# Provided data
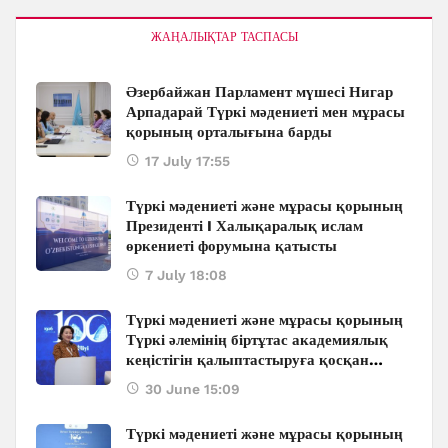
ЖАҢАЛЫҚТАР ТАСПАСЫ
Әзербайжан Парламент мүшесі Нигар
Арпадарай Түркі мәдениеті мен мұрасы
қорының орталығына барды
17 July 17:55
Түркі мәдениеті және мұрасы қорының
Президенті I Халықаралық ислам
өркениеті форумына қатысты
7 July 18:08
Түркі мәдениеті және мұрасы қорының
Түркі әлемінің біртұтас академиялық
кеңістігін қалыптастыруға қосқан
ауқымды қолдауы: Бакуде өтіп жатқан
30 June 15:09
халықаралық конференцияның
маңызды үндеулері
Түркі мәдениеті және мұрасы қорының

# Exercise prompt
Nothing but the lines from the one that contains "Түркі әлемінің біртұтас академиялық" to the end of the listing should be given again, each exactly as it appears.

# Result for this exercise
Түркі әлемінің біртұтас академиялық
кеңістігін қалыптастыруға қосқан
ауқымды қолдауы: Бакуде өтіп жатқан
30 June 15:09
халықаралық конференцияның
маңызды үндеулері
Түркі мәдениеті және мұрасы қорының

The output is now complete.